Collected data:
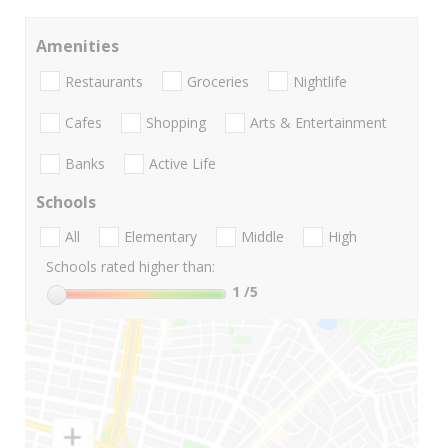
Amenities
Restaurants
Groceries
Nightlife
Cafes
Shopping
Arts & Entertainment
Banks
Active Life
Schools
All
Elementary
Middle
High
Schools rated higher than:
1
/5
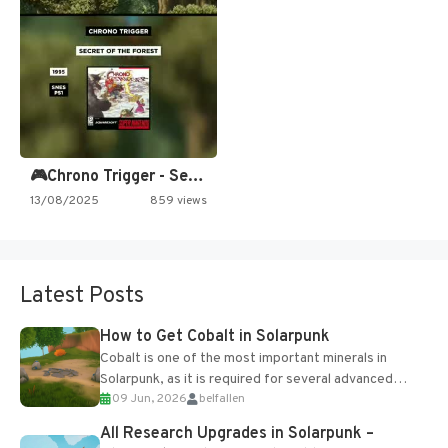
🎮Chrono Trigger - Secret of…
13/08/2025
859 views
Latest Posts
How to Get Cobalt in Solarpunk
Cobalt is one of the most important minerals in
Solarpunk, as it is required for several advanced
09 Jun, 2026
belfallen
upgrades and crafting...
All Research Upgrades in Solarpunk –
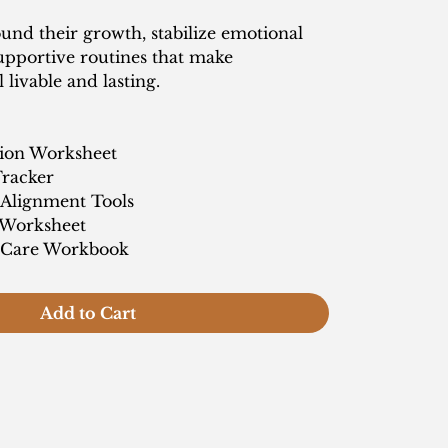
und their growth, stabilize emotional
supportive routines that make
 livable and lasting.
tion Worksheet
Tracker
 Alignment Tools
 Worksheet
f-Care Workbook
Add to Cart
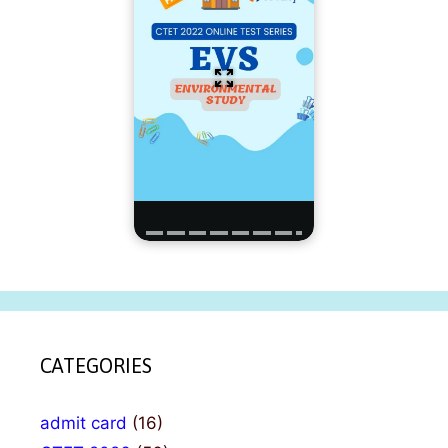
CATEGORIES
admit card
(16)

Your task: Go through the data above and transcribe it in full, omitting any image.

Solution to the problem:
Amenities
Restaurants
Groceries
Nightlife
Cafes
Shopping
Arts & Entertainment
Banks
Active Life
Schools
All
Elementary
Middle
High
Schools rated higher than:
1
/5
🎮Chrono Trigger - Secret of…
13/08/2025
859 views
Latest Posts
How to Get Cobalt in Solarpunk
Cobalt is one of the most important minerals in
Solarpunk, as it is required for several advanced
09 Jun, 2026
belfallen
upgrades and crafting...
All Research Upgrades in Solarpunk –
und their growth, stabilize emotional
supportive routines that make
 livable and lasting.
tion Worksheet
Tracker
 Alignment Tools
 Worksheet
f-Care Workbook
Add to Cart
CATEGORIES
admit card
(16)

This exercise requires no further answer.